Prompt:
Pictures are to be left out, but please repeat each record exactly.

Extracted records:
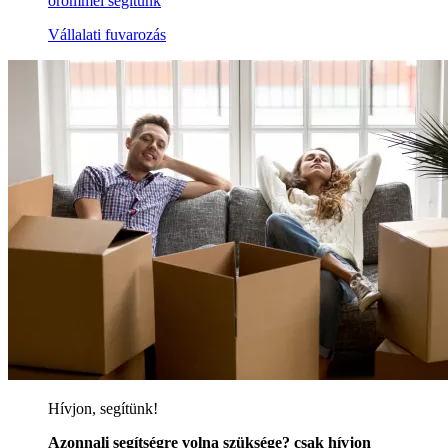
örömmel segítünk
Vállalati fuvarozás
Hívjon, segítünk!
Azonnali segítségre volna szüksége? csak hívjon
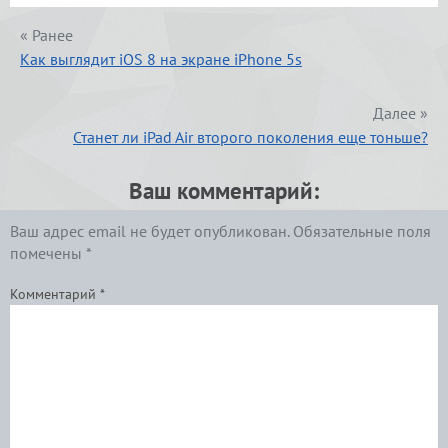
« Ранее
Как выглядит iOS 8 на экране iPhone 5s
Далее »
Станет ли iPad Air второго поколения еще тоньше?
Ваш комментарий:
Ваш адрес email не будет опубликован.
Обязательные поля
помечены
*
Комментарий
*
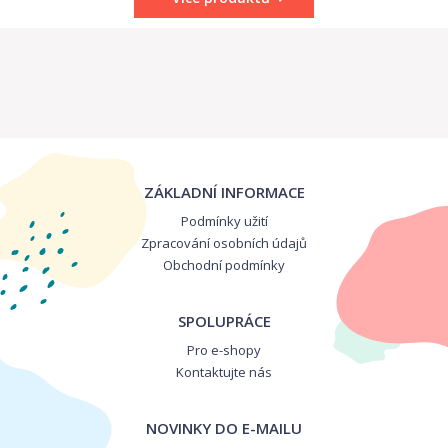
ZÁKLADNÍ INFORMACE
Podmínky užití
Zpracování osobních údajů
Obchodní podmínky
SPOLUPRÁCE
Pro e-shopy
Kontaktujte nás
NOVINKY DO E-MAILU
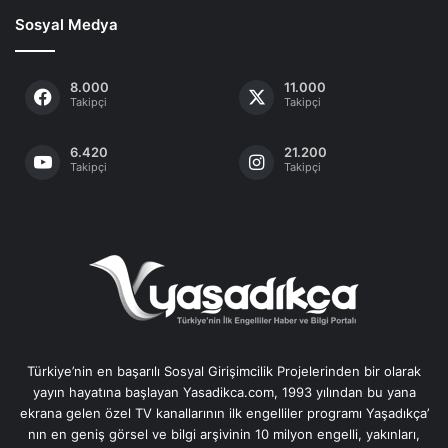
Sosyal Medya
8.000
11.000
Takipçi
Takipçi
6.420
21.200
Takipçi
Takipçi
Türkiye’nin en başarılı Sosyal Girişimcilik Projelerinden bir olarak
yayın hayatına başlayan Yasadikca.com, 1993 yılından bu yana
ekrana gelen özel TV kanallarının ilk engelliler programı Yaşadıkça’
nın en geniş görsel ve bilgi arşivinin 10 milyon engelli, yakınları,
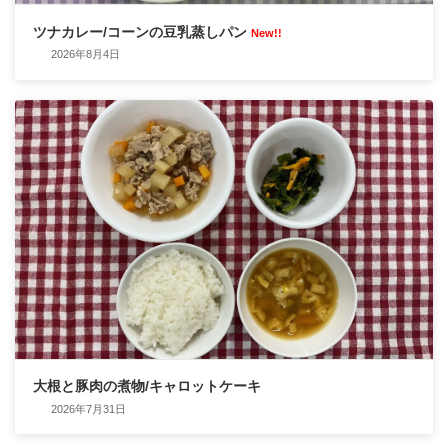
ツナカレー/コーンの豆乳蒸しパン
New!!
2026年8月4日
大根と豚肉の煮物/キャロットケーキ
2026年7月31日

Answer for the task:
örömmel segítünk
Vállalati fuvarozás
Hívjon, segítünk!
Azonnali segítségre volna szüksége? csak hívjon
« Ранее
Как выглядит iOS 8 на экране iPhone 5s
Далее »
Станет ли iPad Air второго поколения еще тоньше?
Ваш комментарий:
Ваш адрес email не будет опубликован.
Обязательные поля
помечены
*
Комментарий
*
ZÁKLADNÍ INFORMACE
Podmínky užití
Zpracování osobních údajů
Obchodní podmínky
SPOLUPRÁCE
Pro e-shopy
Kontaktujte nás
NOVINKY DO E-MAILU
Sosyal Medya
8.000
11.000
Takipçi
Takipçi
6.420
21.200
Takipçi
Takipçi
Türkiye’nin en başarılı Sosyal Girişimcilik Projelerinden bir olarak
yayın hayatına başlayan Yasadikca.com, 1993 yılından bu yana
ekrana gelen özel TV kanallarının ilk engelliler programı Yaşadıkça’
nın en geniş görsel ve bilgi arşivinin 10 milyon engelli, yakınları,
ツナカレー/コーンの豆乳蒸しパン
New!!
2026年8月4日
大根と豚肉の煮物/キャロットケーキ
2026年7月31日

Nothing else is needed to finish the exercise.